Em dezembro de 1944, Hahn recebeu o Prêmio Nobel de Química pela descoberta da fissão nuclear, e até hoje Lise e Frisch não foram reconhecidos pelo Nobel. Apesar disso Lise ganhou vários prêmios como o Prêmio de Ciências Naturais da Cidade de Viena em 1947, já em 1949 recebeu a Medalha Max Planck e em 1966 ganhou a Medalha Enrico Fermi. Também recebeu cinco títulos de Doutor Honorário de universidades americanas, foi capa da revista Time Magazine e muitas vezes homenageada por organizações femininas. Teve em sua homenagem seu nome colocado no elemento de número atômico 109 da tabela periódica “meitnerium (Mt)” . Já nos EUA em 1946 Lise foi tratada como celebridade e recebeu o título de Mulher do ano dada pelo National Woman’s Press Club.

Ah! Uma das descobertas de Lise além da fissão foi o que conhecemos hoje como “Efeito de Auger ”. Sendo descoberto por ela entre 1922 e 1923, porém apenas 2 anos depois o cientista Pierre Victor Auger independentemente descobriu o efeito e em sua homenagem foi dado o nome de “Efeito de Auger”.

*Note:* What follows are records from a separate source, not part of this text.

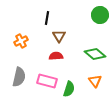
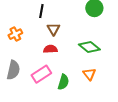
pink rectangle: (47, 81) -> (41, 74), turned -48

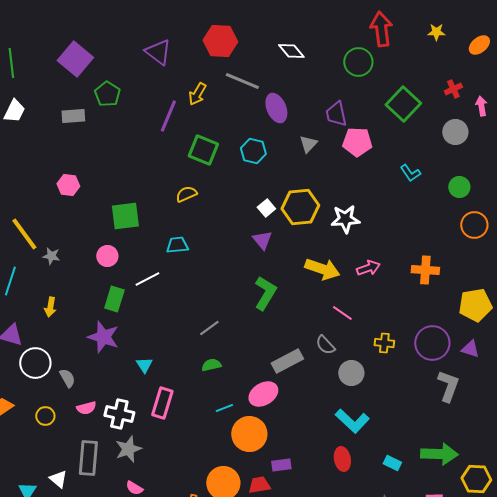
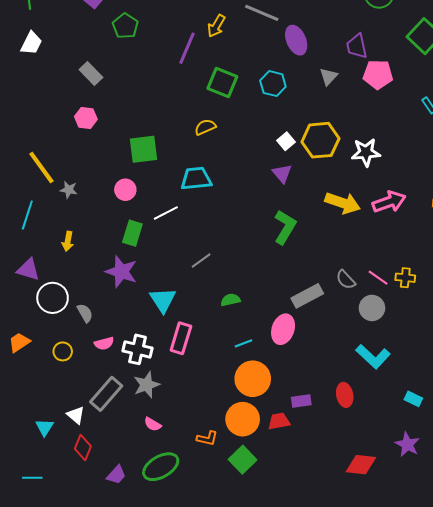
gray rectangle: (73, 116) -> (91, 73), moved, turned 50
cyan trapezoid: (177, 245) -> (196, 179), size x1.4
pink arrow: (368, 268) -> (389, 202), size x1.4
pink line: (342, 313) -> (378, 278), moved
gray line: (209, 328) -> (201, 260), moved
cyan triangle: (144, 365) -> (163, 300), size x1.6
pink ellipse: (263, 394) -> (283, 329), turned -40
orange circle: (249, 434) -> (253, 379), moved
gray rectangle: (88, 458) -> (106, 394), turned 36
red ellipse: (342, 459) -> (345, 395), moved

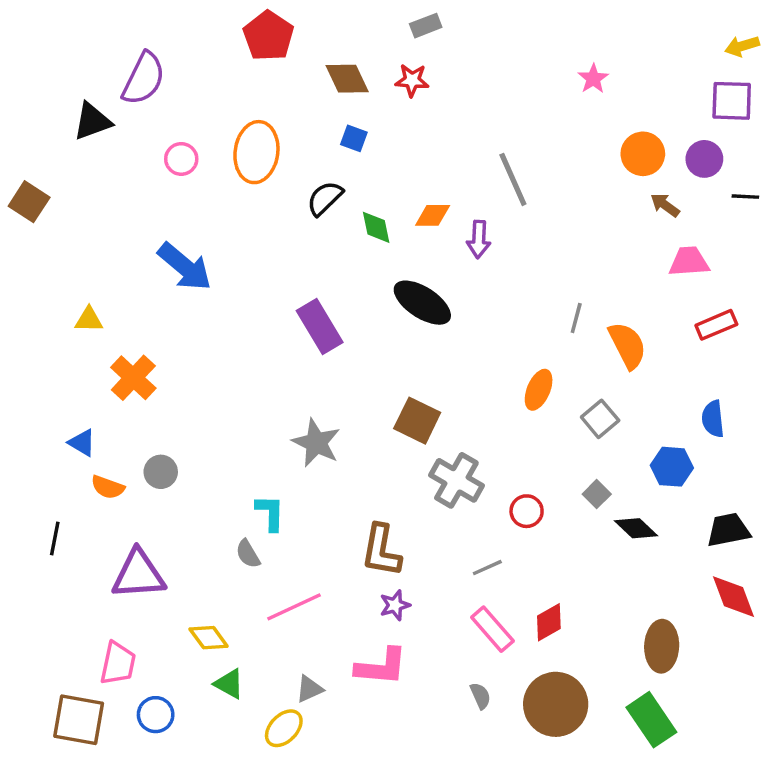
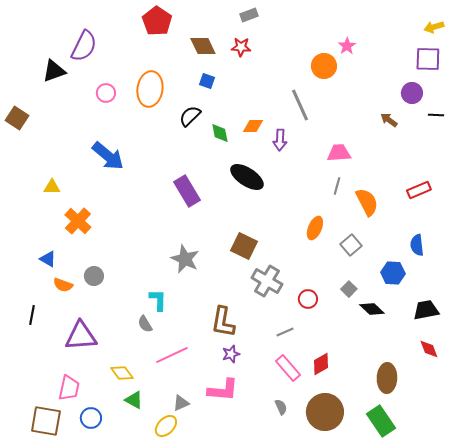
orange circle: (643, 154) -> (324, 66), moved
pink trapezoid: (689, 262) -> (339, 153), moved
red diamond: (733, 597) -> (429, 349), size x0.7

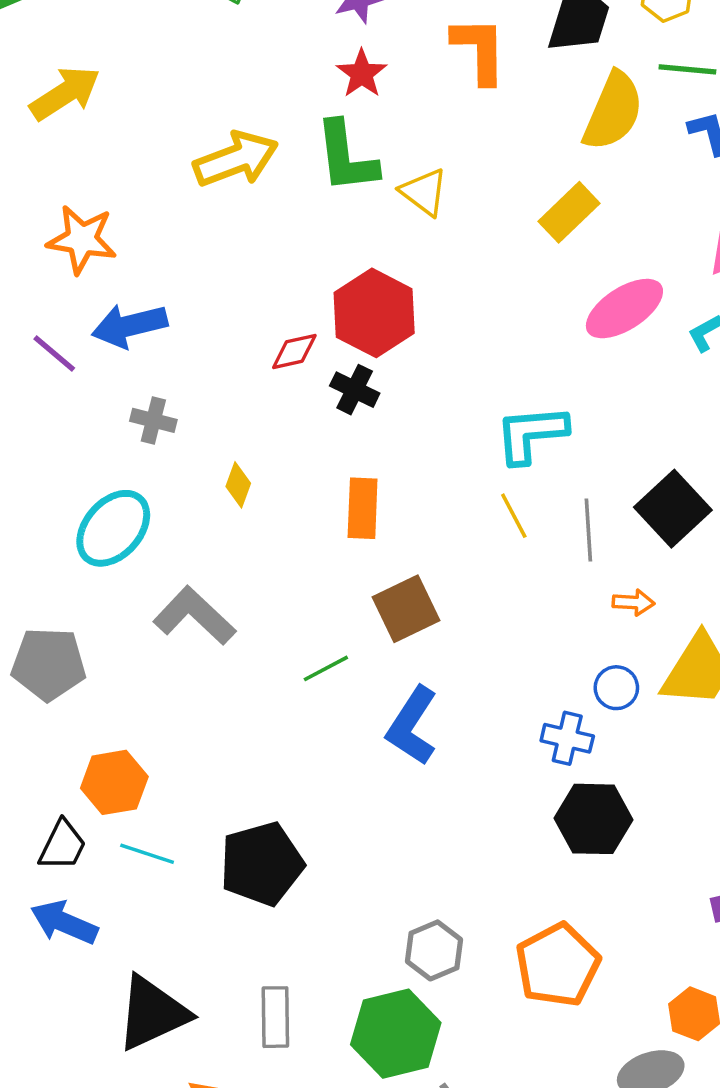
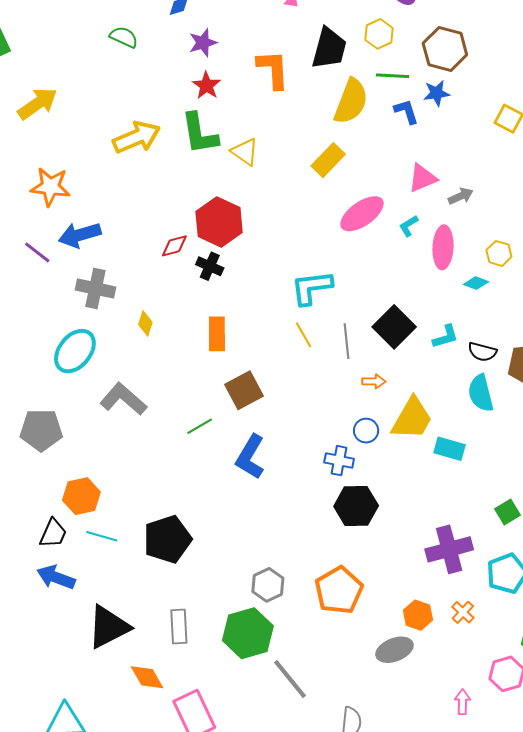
gray cross: (153, 420) -> (95, 288), size x1.5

Para finalizar tem que se ressaltar que Lise sempre recusou o título de “Mãe da Bomba Atômica”, segundo fatos ela se recusou até de participar do Projeto Manhattan, pois não aceitava a ciência ser usada para destruição. E mesmo Lise tendo desenvolvido os seus estudos em uma época em que o mundo vivia em guerra, ela nunca permitiu que seus estudos fossem usados para a guerra. Ela inspirou e inspira muitas mulheres cientistas até hoje. Seu nome aparece em instituições científicas na Alemanha e na Áustria, crateras na Lua e em Vênus e até mesmo em um asteroide.

Referências

Saitovitch. E. et.al. Mulheres na Física-Casos históricos, panorama e perspectivas. Editora Livraria da Física. São Paulo, 2015, p. 49–72.

Meitner, L. Über den Zusammenhang zwischen β- und γ-Strahlen. Z. Physik 9, 145–152 (1922). https://doi.org/10.1007/BF01326963

Meitner, L., Frisch, O.R. Disintegration of Uranium by Neutrons: a New Type of Nuclear Reaction. Nature 143, 239–240 (1939). https://doi.org/10.1038/143239a0

Mulheres na Física: Lise Meitner. Revista Brasileira de Ensino de Fíısica, v. 27, n. 4, p. 491–493, (2005).

Sime, R. Lise Meitner: A Life in Physics. University of California Press, 1996.